* Problem to work on *
Your job is to return every line in the data holding the string "projeto".

* Data to use *
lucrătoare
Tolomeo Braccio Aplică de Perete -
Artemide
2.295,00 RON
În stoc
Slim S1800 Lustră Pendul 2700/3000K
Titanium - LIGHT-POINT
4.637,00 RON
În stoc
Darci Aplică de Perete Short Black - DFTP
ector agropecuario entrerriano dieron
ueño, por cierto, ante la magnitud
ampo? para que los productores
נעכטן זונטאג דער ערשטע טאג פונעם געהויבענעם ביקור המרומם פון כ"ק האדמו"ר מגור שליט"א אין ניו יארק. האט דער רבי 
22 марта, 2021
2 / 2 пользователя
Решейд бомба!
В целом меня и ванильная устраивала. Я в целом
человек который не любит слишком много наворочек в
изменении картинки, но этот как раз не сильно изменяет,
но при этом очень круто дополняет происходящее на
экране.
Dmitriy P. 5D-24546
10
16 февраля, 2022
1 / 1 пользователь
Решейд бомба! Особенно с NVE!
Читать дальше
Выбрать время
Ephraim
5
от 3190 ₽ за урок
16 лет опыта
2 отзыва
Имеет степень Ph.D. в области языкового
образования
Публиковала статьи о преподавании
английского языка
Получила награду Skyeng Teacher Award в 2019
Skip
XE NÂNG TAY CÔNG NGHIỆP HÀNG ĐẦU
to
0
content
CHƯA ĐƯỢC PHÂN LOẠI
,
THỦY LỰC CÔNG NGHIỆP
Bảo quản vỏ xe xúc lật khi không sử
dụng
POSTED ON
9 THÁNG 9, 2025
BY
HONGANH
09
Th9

--

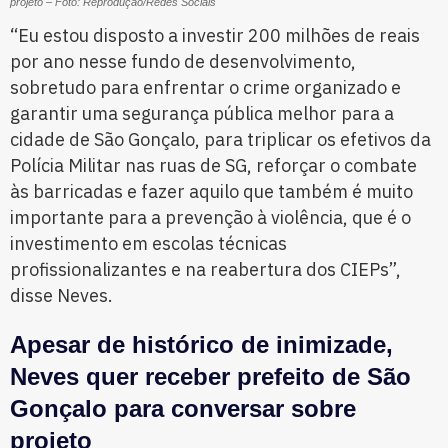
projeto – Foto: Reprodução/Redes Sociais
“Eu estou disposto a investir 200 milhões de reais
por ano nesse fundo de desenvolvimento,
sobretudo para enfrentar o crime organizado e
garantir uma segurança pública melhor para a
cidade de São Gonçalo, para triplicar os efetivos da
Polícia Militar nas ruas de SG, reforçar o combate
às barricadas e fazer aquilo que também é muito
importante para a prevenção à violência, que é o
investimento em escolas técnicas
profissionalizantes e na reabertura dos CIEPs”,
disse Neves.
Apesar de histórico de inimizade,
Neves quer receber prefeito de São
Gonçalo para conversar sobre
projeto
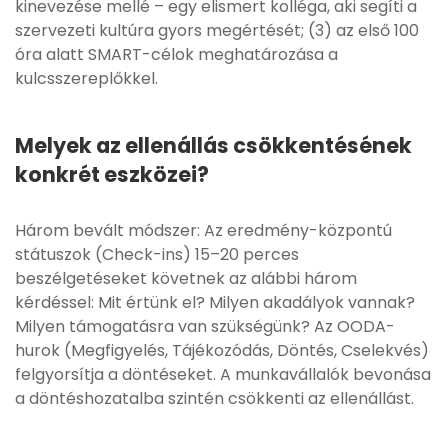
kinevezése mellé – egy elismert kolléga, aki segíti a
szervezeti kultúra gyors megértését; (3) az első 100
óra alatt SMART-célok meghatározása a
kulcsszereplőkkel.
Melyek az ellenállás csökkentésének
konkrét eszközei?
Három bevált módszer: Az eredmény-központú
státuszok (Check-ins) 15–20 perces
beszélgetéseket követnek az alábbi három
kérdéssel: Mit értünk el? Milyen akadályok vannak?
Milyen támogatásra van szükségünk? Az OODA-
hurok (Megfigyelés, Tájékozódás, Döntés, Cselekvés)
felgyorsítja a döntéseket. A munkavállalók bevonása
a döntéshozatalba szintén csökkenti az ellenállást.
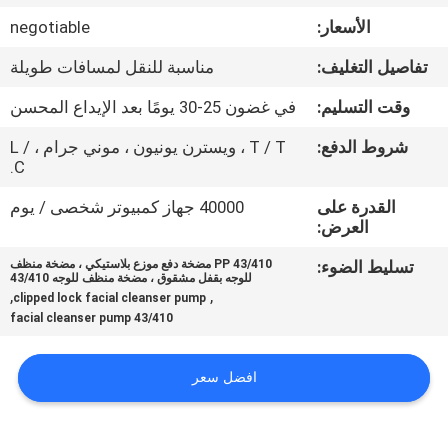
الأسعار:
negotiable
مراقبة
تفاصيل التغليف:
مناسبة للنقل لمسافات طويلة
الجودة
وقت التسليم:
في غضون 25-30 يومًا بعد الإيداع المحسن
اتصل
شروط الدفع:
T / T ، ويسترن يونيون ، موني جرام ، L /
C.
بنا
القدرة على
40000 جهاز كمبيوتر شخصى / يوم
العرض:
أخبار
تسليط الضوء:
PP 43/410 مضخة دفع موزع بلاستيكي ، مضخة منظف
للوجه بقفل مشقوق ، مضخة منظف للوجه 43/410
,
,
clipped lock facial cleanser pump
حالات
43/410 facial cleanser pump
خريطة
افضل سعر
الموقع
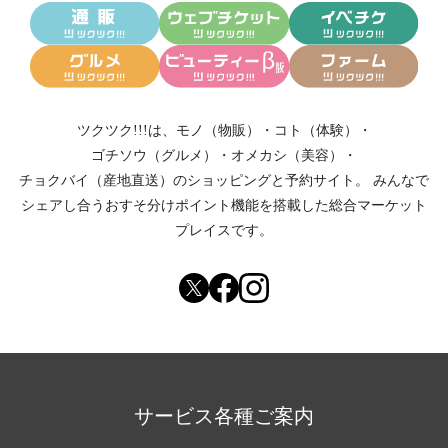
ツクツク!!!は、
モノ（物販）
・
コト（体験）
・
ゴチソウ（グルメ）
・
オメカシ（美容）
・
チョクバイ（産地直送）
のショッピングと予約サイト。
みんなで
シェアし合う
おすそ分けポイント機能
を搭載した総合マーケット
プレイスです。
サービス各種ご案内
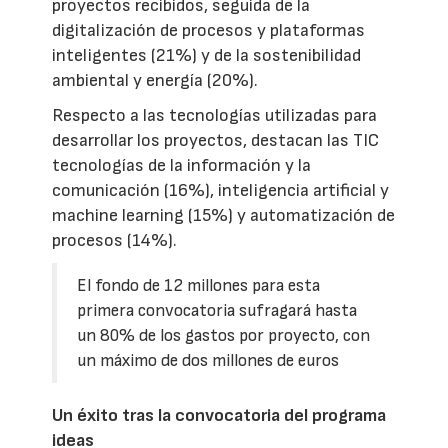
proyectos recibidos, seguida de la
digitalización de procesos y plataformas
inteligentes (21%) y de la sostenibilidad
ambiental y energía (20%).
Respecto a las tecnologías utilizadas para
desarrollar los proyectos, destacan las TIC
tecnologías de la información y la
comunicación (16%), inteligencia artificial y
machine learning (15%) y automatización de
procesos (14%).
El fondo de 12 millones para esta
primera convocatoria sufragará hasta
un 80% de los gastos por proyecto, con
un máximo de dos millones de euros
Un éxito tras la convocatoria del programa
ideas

* Exercise answer *
projeto – Foto: Reprodução/Redes Sociais
projeto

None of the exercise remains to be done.